This project focuses on 3D scene reconstruction by means of clasis photogrametry principles using MATLAB. To generate the poincloud the following steps will be done:

  • Design a support for the stereo cameras to ensure the same external parameters in all images.

* Stereo camera calibration to extract the intrinsic parameters of both sensors and the position of the right camera relative to the left (main) one.

* Obtain a set of consecutive images of the environment to recostruct.

* Use Structure from Motion (Visual odometry) to estimate the actual position of the left camera with respect to the previous frame, and with the extrinsic parameters estimate also the right camera position relative to the new left camera transformation.
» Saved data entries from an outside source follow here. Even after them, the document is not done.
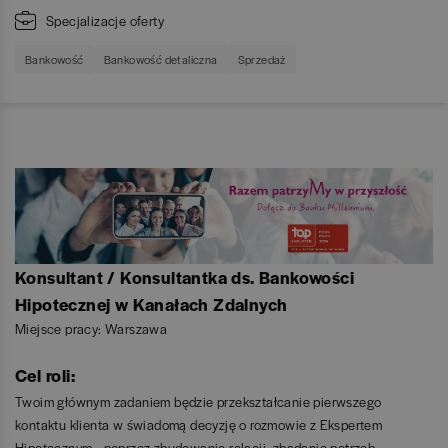
Specjalizacje oferty
Bankowość
Bankowość detaliczna
Sprzedaż
Konsultant / Konsultantka ds. Bankowości
Hipotecznej w Kanałach Zdalnych
Miejsce pracy: Warszawa
Cel roli:
Twoim głównym zadaniem będzie przekształcanie pierwszego
kontaktu klienta w świadomą decyzję o rozmowie z Ekspertem
Hipotecznym - poprzez zbudowanie relacji, zbadanie potrzeb,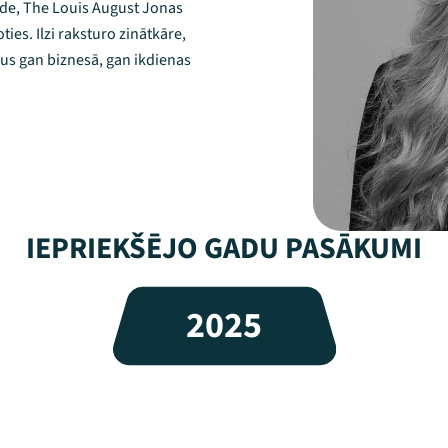
lde, The Louis August Jonas
ies. Ilzi raksturo zinātkāre,
mus gan biznesā, gan ikdienas
IEPRIEKŠĒJO GADU PASĀKUMI
2025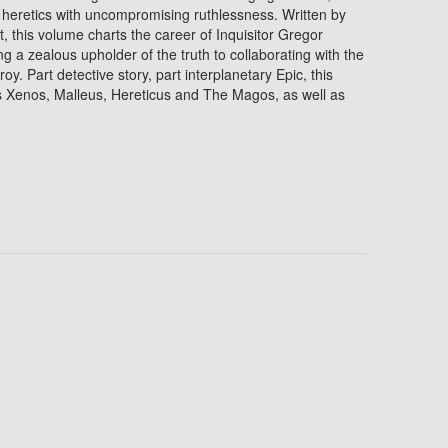
 heretics with uncompromising ruthlessness. Written by
, this volume charts the career of Inquisitor Gregor
 a zealous upholder of the truth to collaborating with the
y. Part detective story, part interplanetary Epic, this
s Xenos, Malleus, Hereticus and The Magos, as well as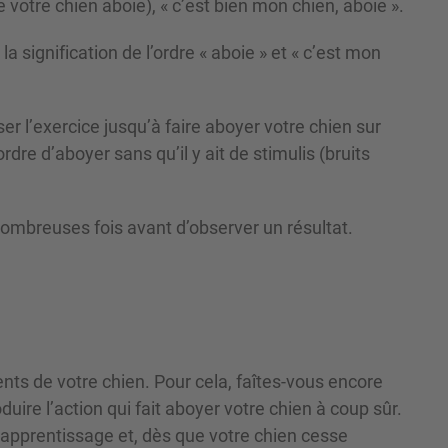
votre chien aboie), « c’est bien mon chien, aboie ».
a signification de l’ordre « aboie » et « c’est mon
r l’exercice jusqu’à faire aboyer votre chien sur
dre d’aboyer sans qu’il y ait de stimulis (bruits
nombreuses fois avant d’observer un résultat.
ents de votre chien. Pour cela, faîtes-vous encore
uire l’action qui fait aboyer votre chien à coup sûr.
l’apprentissage et, dès que votre chien cesse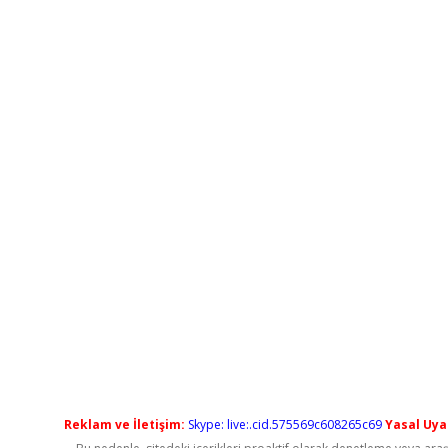
Reklam ve İletişim:
Skype: live:.cid.575569c608265c69
Yasal Uyar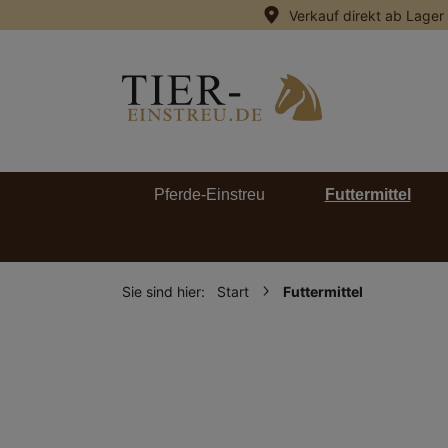
Verkauf direkt ab Lager
springen
Zur Hauptnavigation springen
Pferde-Einstreu
Futtermittel
Sie sind hier:
Start
Futtermittel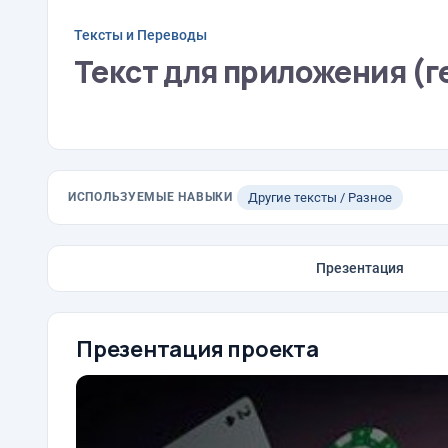
Тексты и Переводы
Текст для приложения (г
ИСПОЛЬЗУЕМЫЕ НАВЫКИ
Другие тексты / Разное
Презентация
Презентация проекта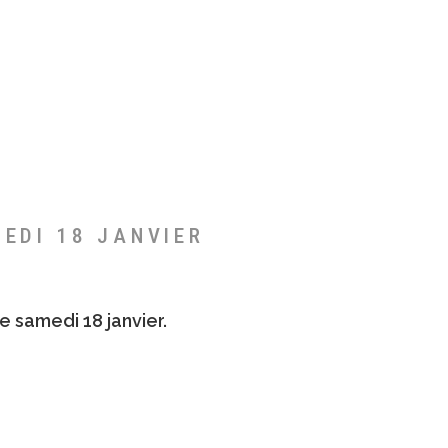
MEDI 18 JANVIER
e samedi 18 janvier.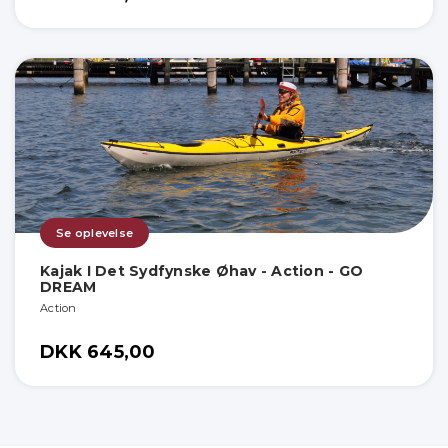
Se oplevelse
Kajak I Det Sydfynske Øhav - Action - GO
DREAM
Action
DKK 645,00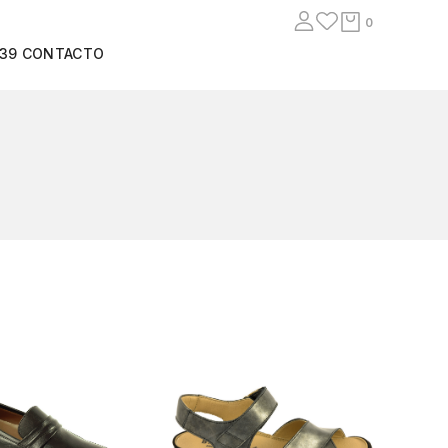
0
939
CONTACTO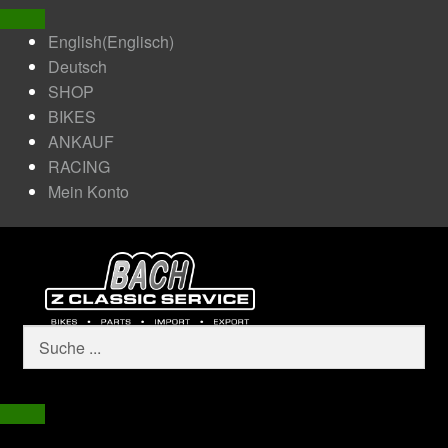
English
(
Englisch
)
Deutsch
SHOP
BIKES
ANKAUF
RACING
Mein Konto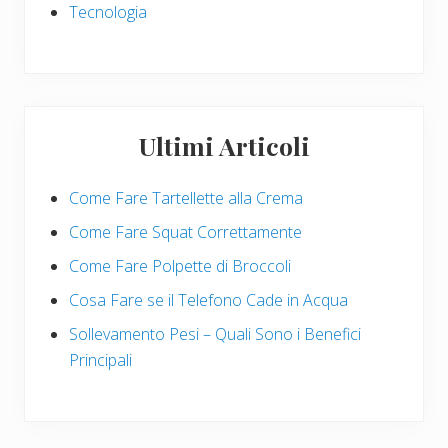
Tecnologia
Ultimi Articoli
Come Fare Tartellette alla Crema
Come Fare Squat Correttamente
Come Fare Polpette di Broccoli
Cosa Fare se il Telefono Cade in Acqua
Sollevamento Pesi – Quali Sono i Benefici
Principali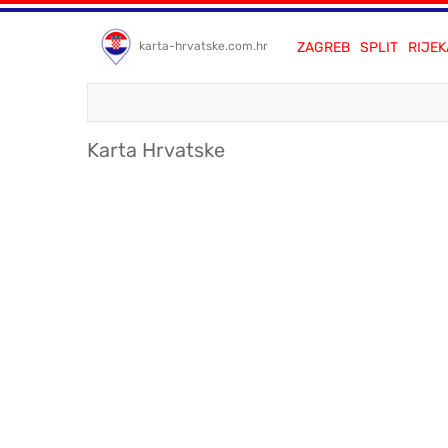
ZAGREB
SPLIT
RIJEK
karta-hrvatske.com.hr
Karta Hrvatske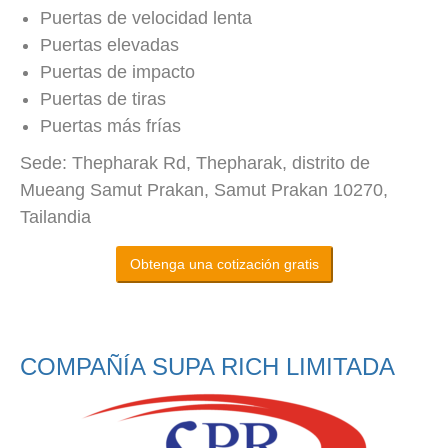
Puertas de velocidad lenta
Puertas elevadas
Puertas de impacto
Puertas de tiras
Puertas más frías
Sede: Thepharak Rd, Thepharak, distrito de
Mueang Samut Prakan, Samut Prakan 10270,
Tailandia
Obtenga una cotización gratis
COMPAÑÍA SUPA RICH LIMITADA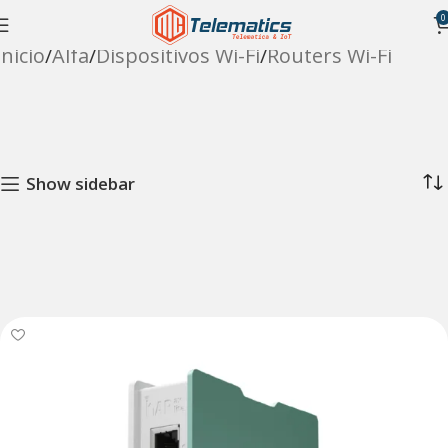
0
Inicio
Alfa
Dispositivos Wi-Fi
Routers Wi-Fi
Show sidebar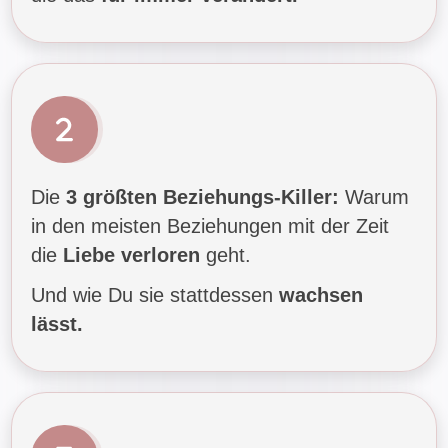
Die
3 größten Beziehungs-Killer:
Warum
in den meisten Beziehungen mit der Zeit
die
Liebe verloren
geht.
Und wie Du sie stattdessen
wachsen
lässt.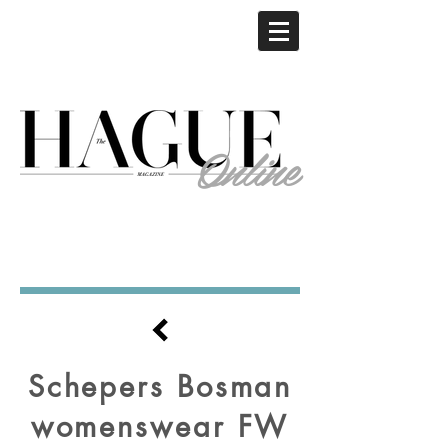
Online
Schepers Bosman
womenswear FW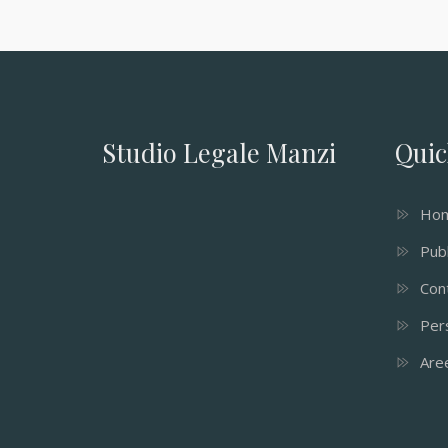
Studio Legale Manzi
Quic
Ho
Pubb
Cont
Per
Aree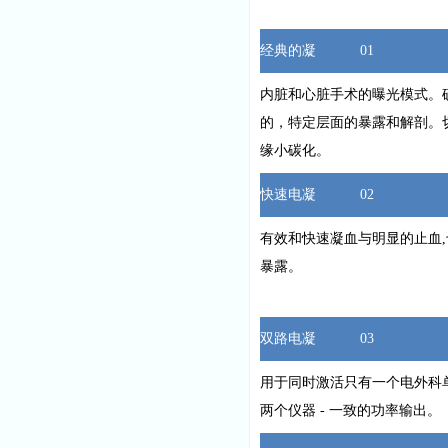
经典的凝 01
内脏和心脏手术的曝光模式。
的，特定层面的暴露和解剖。
缘小碳化。
快速电凝 02
有效和快速凝血与明显的止血,
暴露。
双路电凝 03
用于同时激活只有一个电外科
两个仪器 - 一致的功率输出。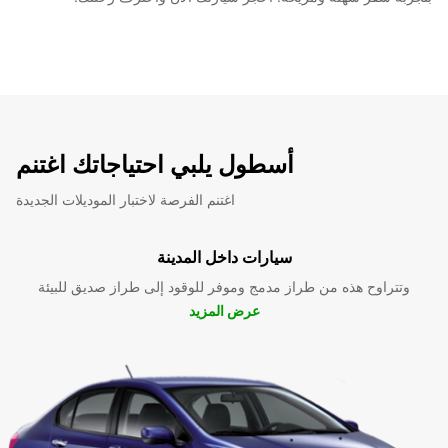
أسطول يلبي احتياجاتك اغتنم
اغتنم الفرصة لاختبار الموديلات الجديدة
سيارات داخل المدينة
وتتراوح هذه من طراز مدمج وموفر للوقود إلى طراز صديق للبيئة
عرض المزيد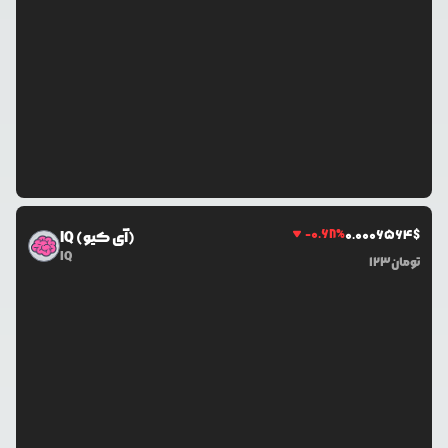
-0.68
%
0.0
006564
$
IQ (آی کیو)
IQ
تومان
123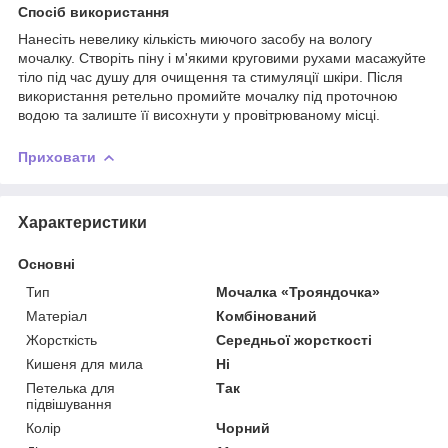
Спосіб використання
Нанесіть невелику кількість миючого засобу на вологу
мочалку. Створіть піну і м'якими круговими рухами масажуйте
тіло під час душу для очищення та стимуляції шкіри. Після
використання ретельно промийте мочалку під проточною
водою та залиште її висохнути у провітрюваному місці.
Приховати
Характеристики
Основні
Тип
Мочалка «Трояндочка»
Матеріал
Комбінований
Жорсткість
Середньої жорсткості
Кишеня для мила
Ні
Петелька для
Так
підвішування
Колір
Чорний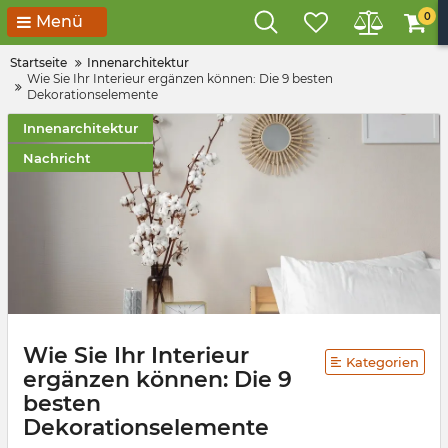
0
Menü
Startseite
Innenarchitektur
Wie Sie Ihr Interieur ergänzen können: Die 9 besten
Dekorationselemente
Innenarchitektur
Nachricht
Wie Sie Ihr Interieur
Kategorien
ergänzen können: Die 9
besten
Dekorationselemente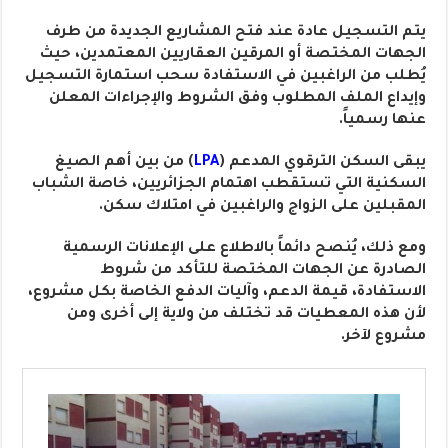
يتم التسجيل عادة عند فتح المشاريع الجديدة من طرف
الجهات المختصة أو المرقين العقاريين المعتمدين، حيث
يُطلب من الراغبين في الاستفادة سحب استمارة التسجيل
وإيداع الملف المطلوب وفق الشروط والإجراءات المعلن
عنها رسمياً.
يبقى السكن الترقوي المدعم (
LPA
) من بين أهم الصيغ
السكنية التي تستقطب اهتمام الجزائريين، خاصة الشباب
المقبلين على الزواج والراغبين في امتلاك سكن.
ومع ذلك، يُنصح دائماً بالاطلاع على الإعلانات الرسمية
الصادرة عن الجهات المختصة للتأكد من شروط
الاستفادة، قيمة الدعم، وآليات الدفع الخاصة بكل مشروع،
لأن هذه المعطيات قد تختلف من ولاية إلى أخرى ومن
مشروع لآخر.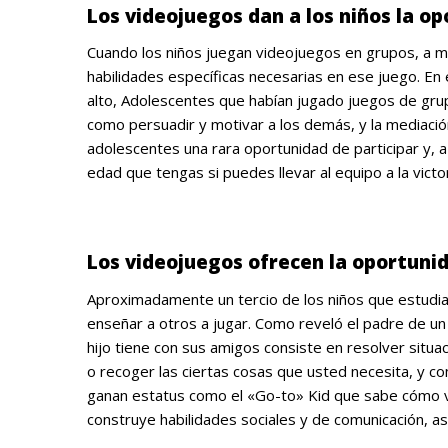
Los videojuegos dan a los niños la op
Cuando los niños juegan videojuegos en grupos, a m
habilidades específicas necesarias en ese juego. En 
alto, Adolescentes que habían jugado juegos de grup
como persuadir y motivar a los demás, y la mediación
adolescentes una rara oportunidad de participar y, a 
edad que tengas si puedes llevar al equipo a la victor
.
Los videojuegos ofrecen la oportuni
Aproximadamente un tercio de los niños que estudi
enseñar a otros a jugar. Como reveló el padre de un 
hijo tiene con sus amigos consiste en resolver situa
o recoger las ciertas cosas que usted necesita, y co
ganan estatus como el «Go-to» Kid que sabe cómo v
construye habilidades sociales y de comunicación, así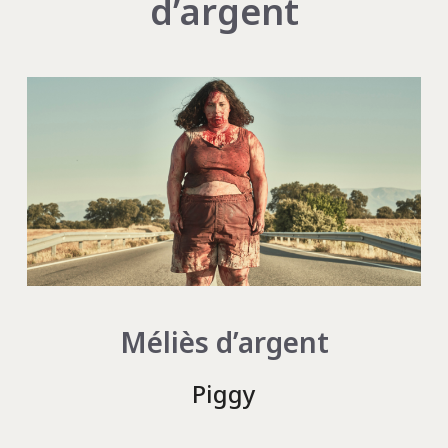
d’argent
Méliès d’argent
Piggy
* Extract a 3D poincloud by means of disparity map or feature triangulation for every camera pose.

* Fusion those pointclouds with different orientations to make a sigle output with all the camera views.

* (Extra) Extract 3D known shapes from the computed poincloud (spheres, cones, etc.)

Main issues

  • When obtaining the stereo pair images at freehand some error due to hand tremoring can be induced, affecting the computation of the disparity map. As it is known, the colser objects have bigger disparity and the ones that are futher away have less disparity between pixels. This and tremor affcts more to the objects that are colser to the cameras on the scene.

To solve this a base for the cameras have been designed in order toavoid this hand tremoring. Better solutions can be implemented such as synchronize the shutter of the cameras, some cameras can accept software triggering or some PWM hardware triggering to capture the images with the same timestamp, in this report this approach will not be used.

  • Photogrametry algorithms like this one does not hanle reflections, this is because the features of one image does not correspond with the ones on the other one, causing problems on reconstructing reflecting surfaces.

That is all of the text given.